From the first line of the records below through the line with "Birmingham, UK - City architecture", output each line exactly; skip the pictures.
---------- DATASET RECORDS ----------
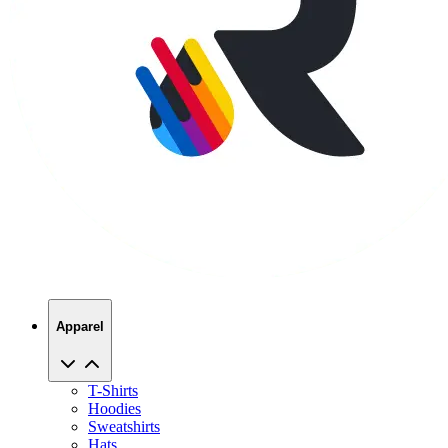
Apparel
T-Shirts
Hoodies
Sweatshirts
Hats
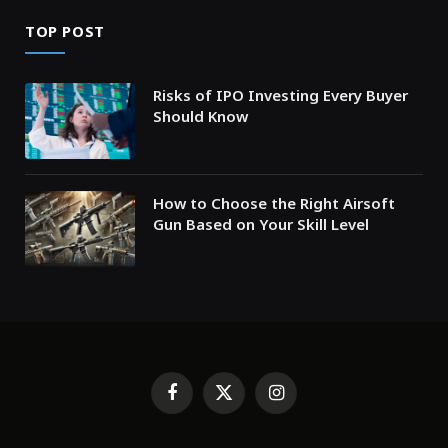
TOP POST
Risks of IPO Investing Every Buyer
Should Know
How to Choose the Right Airsoft
Gun Based on Your Skill Level
Facebook
X
Instagram
(Twitter)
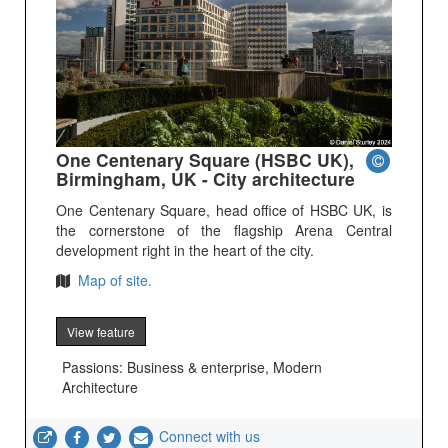
One Centenary Square (HSBC UK),
Birmingham, UK - City architecture
One Centenary Square, head office of HSBC UK, is
the cornerstone of the flagship Arena Central
development right in the heart of the city.
Map of site.
View feature
Passions: Business & enterprise, Modern
Architecture
Connect with us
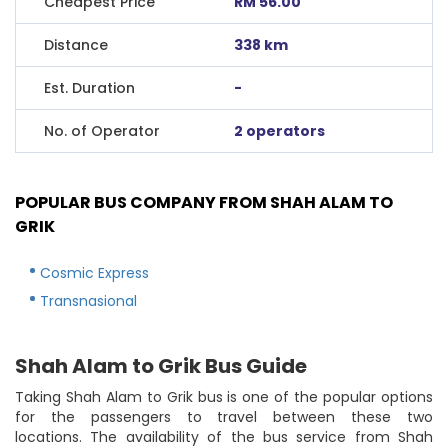
Cheapest Price
RM 56.00
Distance
338 km
Est. Duration
-
No. of Operator
2 operators
POPULAR BUS COMPANY FROM SHAH ALAM TO
GRIK
Cosmic Express
Transnasional
Shah Alam to Grik Bus Guide
Taking Shah Alam to Grik bus is one of the popular options
for the passengers to travel between these two
locations. The availability of the bus service from Shah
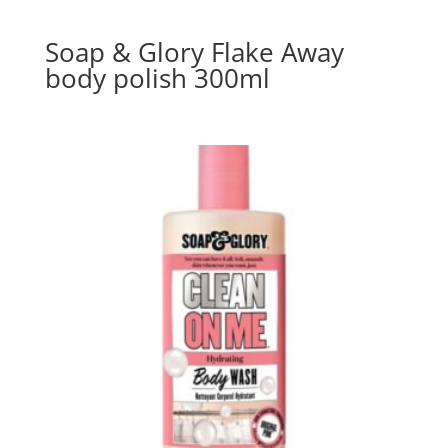
Soap & Glory Flake Away
body polish 300ml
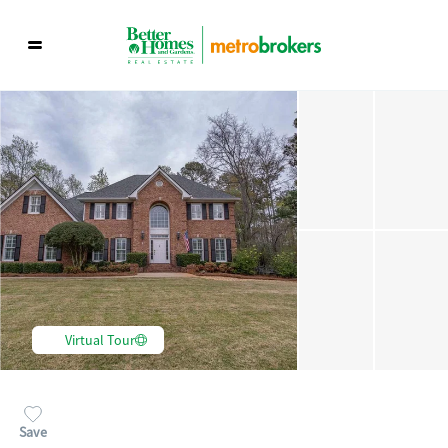
Virtual Tour
Save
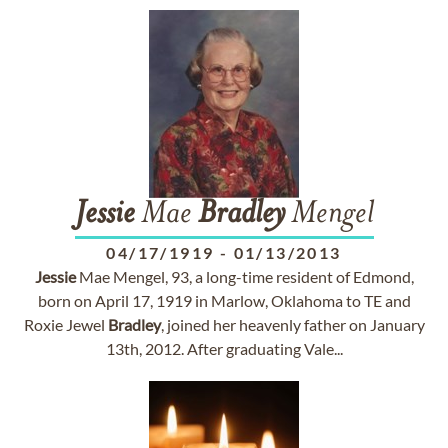
Jessie
Mae
Bradley
Mengel
04/17/1919
-
01/13/2013
Jessie
Mae Mengel, 93, a long-time resident of Edmond,
born on April 17, 1919 in Marlow, Oklahoma to TE and
Roxie Jewel
Bradley
, joined her heavenly father on January
13th, 2012. After graduating Vale...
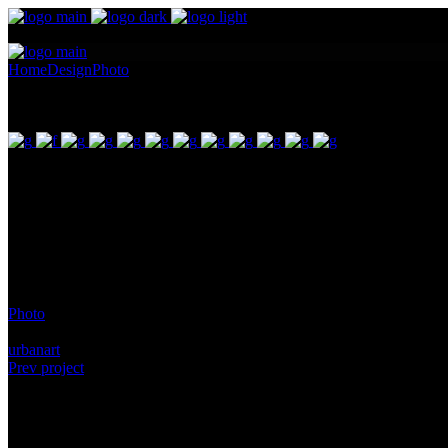
Home
Design
Photo
Art Nouveau – Moser Green Glass
Art Nouveau – Moser Green Glass
Pellentesque ornare sem lacinia quam venenatis vestibulum. Maecenas 
gravida nibh vel id. Duis aute irure dolor in reprehenderit in voluptate
id est laborum. Sit amet nulla facilisi morbi. Odio morbi quis commod
Category:
Photo
Tags:
urbanart
Prev project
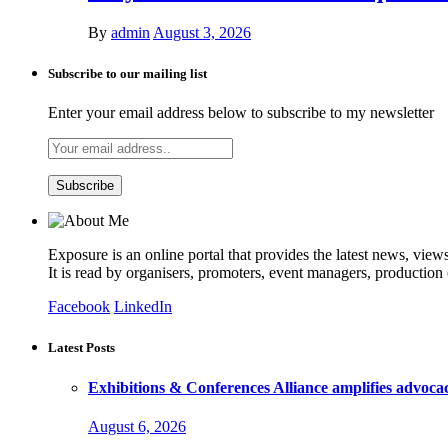
By
admin
August 3, 2026
Subscribe to our mailing list
Enter your email address below to subscribe to my newsletter
Exposure is an online portal that provides the latest news, view
It is read by organisers, promoters, event managers, production
Facebook
LinkedIn
Latest Posts
Exhibitions & Conferences Alliance amplifies advoca
August 6, 2026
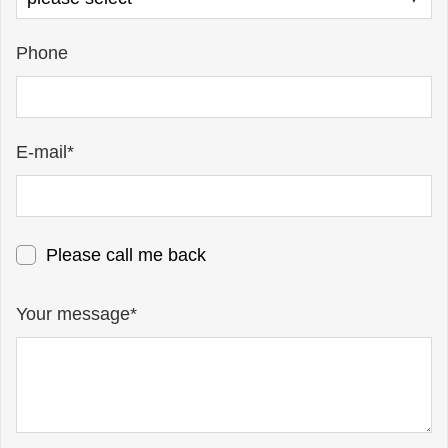
Phone
E-mail*
Please call me back
Your message*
----------
WRITTEN SOLUTION:
Apparel
T-Shirts
Hoodies
Sweatshirts
Hats
TOP POST
Risks of IPO Investing Every Buyer
Should Know
How to Choose the Right Airsoft
Gun Based on Your Skill Level
Facebook
X
Instagram
(Twitter)
One Centenary Square (HSBC UK),
Birmingham, UK - City architecture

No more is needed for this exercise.